On the plane returing from the SAP Sapphire conference in Atlanta, I was reading Sky & Telescope. In the section on Exploring the Moon. This is a regular feature and I’d link to it, but they don’t carry the story on-line, or at least not yet. It seems that is the magazine only available to April and I was reading the May edition.

It was an interesting article about the discovery of small craters on the floor of the crater Plato. Plato is a large, flat-bottomed crater near the top of the Moon, in about the center. This discovery, the article said, started a great series of discoveries of other craterlets and even transient phenomenon. At the time, people believed that the craters on the Moon were volcanic; today we know they are impact craters as the Moon has been dormant for several billion years. Altogether fun to read about the craterlets and something to look forward to seeing.

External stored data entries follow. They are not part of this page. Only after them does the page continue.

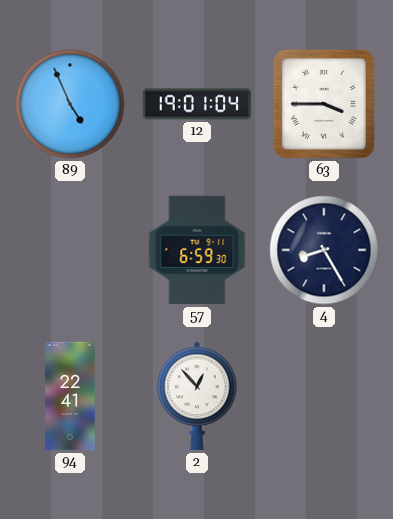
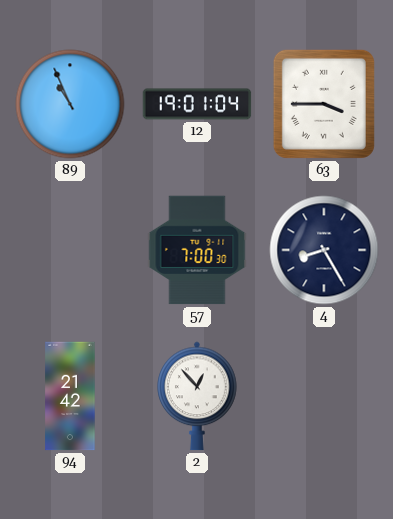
89: 4:56 -> 10:56
57: 6:59 -> 7:00
94: 22:41 -> 21:42
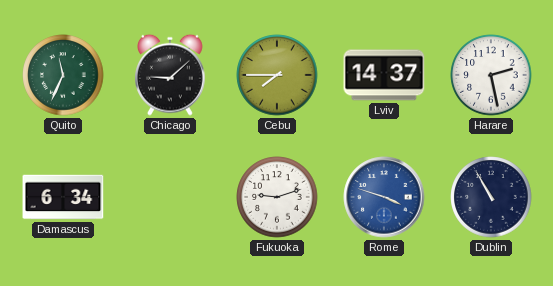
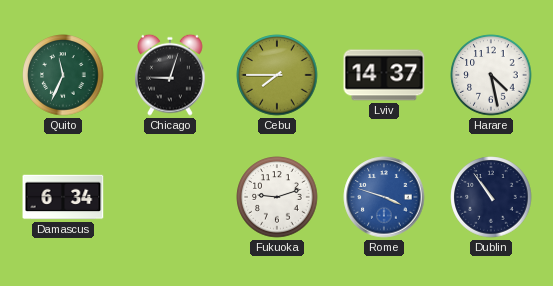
Chicago: 9:08 -> 9:03
Harare: 2:28 -> 4:28
Dublin: 10:55 -> 10:54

I had that opportunity last night. Having arrived in late afternoon, I was home for dinner. After dinner, I was outside with my daughter playing and I noticed the Moon. Here was my opportunity. I opened the observatory and started up the scope. There were some high clouds, so I didn’t expect great seeing and therefore I did not worry too much about scope cool down.

The Moon was one day after the first quarter, with the terminator just past the mid-line. Observing with a 22mm eyepiece (127x magnification), Plato was nicely visible, just on the light side of the terminator. Plato looked flat at first, but at select moments of still air, a craterlet would appear. It was quite exciting to see something I had read about just hours earlier. I really only saw one craterlet. At higher magnification, using a 3x barlow, the poor seeing was much worse, and the craterlet winked in and out of visibility. I can understand why people saw these objects as transient phenomenon.

I had not planned to image that night, but the web cam was handy and easily set-up. I took one AVI of about 90 seconds. After processing in Registax, PixInsight, and Photoshop, I got the following result.

Plato Crater

There are six craterlets that I could find, four easily. These larger craterlets are from 1.7 to 2.4 kilometers in diameter.

The right side of the image is sharper because I had real trouble with Registax’s tracking and aligning except when I used a single, very large alignment box. That selected frames that were clear on the right, without regard to the clarity on the left. Hence, the right is clearer. In addition, I used sigma reject in Registax to reduce the effect of a bad pixel on my web camera.